+++ Information supplied +++

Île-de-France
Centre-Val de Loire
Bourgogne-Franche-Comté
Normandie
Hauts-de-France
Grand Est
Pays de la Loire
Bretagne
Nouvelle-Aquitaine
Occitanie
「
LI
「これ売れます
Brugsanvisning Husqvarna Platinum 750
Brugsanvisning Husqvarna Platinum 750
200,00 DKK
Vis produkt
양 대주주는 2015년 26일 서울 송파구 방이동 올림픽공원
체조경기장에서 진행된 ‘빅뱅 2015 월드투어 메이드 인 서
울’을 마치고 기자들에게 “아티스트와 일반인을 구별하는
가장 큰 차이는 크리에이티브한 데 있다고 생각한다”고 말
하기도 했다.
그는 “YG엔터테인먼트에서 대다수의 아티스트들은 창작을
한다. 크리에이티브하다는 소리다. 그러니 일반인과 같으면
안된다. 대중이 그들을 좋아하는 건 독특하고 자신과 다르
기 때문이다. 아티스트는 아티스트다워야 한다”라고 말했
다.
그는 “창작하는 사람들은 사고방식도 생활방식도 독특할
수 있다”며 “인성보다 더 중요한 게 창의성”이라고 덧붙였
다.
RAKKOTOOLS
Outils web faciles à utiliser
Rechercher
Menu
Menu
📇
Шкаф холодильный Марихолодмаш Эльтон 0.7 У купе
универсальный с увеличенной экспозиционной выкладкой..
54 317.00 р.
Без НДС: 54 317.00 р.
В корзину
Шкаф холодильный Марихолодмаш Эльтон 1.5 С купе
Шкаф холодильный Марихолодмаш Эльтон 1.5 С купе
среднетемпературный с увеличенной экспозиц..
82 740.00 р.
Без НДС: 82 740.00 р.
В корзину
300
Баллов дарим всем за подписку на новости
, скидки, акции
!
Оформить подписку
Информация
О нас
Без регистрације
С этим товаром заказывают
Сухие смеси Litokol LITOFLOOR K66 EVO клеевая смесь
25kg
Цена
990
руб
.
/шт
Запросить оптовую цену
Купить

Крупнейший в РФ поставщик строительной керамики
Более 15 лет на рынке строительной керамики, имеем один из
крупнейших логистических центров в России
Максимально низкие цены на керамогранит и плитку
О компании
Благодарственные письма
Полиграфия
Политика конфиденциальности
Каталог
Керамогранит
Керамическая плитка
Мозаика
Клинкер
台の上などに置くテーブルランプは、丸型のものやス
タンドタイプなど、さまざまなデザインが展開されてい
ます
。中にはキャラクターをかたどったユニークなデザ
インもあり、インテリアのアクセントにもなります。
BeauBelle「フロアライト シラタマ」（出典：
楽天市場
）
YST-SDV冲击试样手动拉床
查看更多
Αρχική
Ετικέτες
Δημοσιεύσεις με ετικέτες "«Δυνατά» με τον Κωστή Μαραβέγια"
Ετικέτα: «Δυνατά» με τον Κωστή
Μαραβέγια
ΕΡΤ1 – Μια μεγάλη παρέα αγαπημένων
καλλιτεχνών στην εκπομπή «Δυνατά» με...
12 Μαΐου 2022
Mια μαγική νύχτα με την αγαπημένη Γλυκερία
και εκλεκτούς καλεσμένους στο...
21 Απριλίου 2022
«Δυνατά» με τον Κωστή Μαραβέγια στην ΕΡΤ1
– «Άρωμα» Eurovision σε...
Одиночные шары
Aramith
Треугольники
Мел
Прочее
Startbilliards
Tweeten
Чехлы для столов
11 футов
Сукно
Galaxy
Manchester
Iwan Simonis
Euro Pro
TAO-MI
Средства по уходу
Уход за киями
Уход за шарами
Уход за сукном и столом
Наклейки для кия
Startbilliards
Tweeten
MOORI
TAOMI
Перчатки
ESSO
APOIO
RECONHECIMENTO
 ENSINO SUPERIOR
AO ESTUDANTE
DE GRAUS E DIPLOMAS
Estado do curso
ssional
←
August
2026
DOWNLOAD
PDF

+++

*Exercise requirements*:
Up to and including the line with "Vis produkt", repeat the data exactly, starting from its first line; nothing else belongs in the response.

*Answer*:
Île-de-France
Centre-Val de Loire
Bourgogne-Franche-Comté
Normandie
Hauts-de-France
Grand Est
Pays de la Loire
Bretagne
Nouvelle-Aquitaine
Occitanie
「
LI
「これ売れます
Brugsanvisning Husqvarna Platinum 750
Brugsanvisning Husqvarna Platinum 750
200,00 DKK
Vis produkt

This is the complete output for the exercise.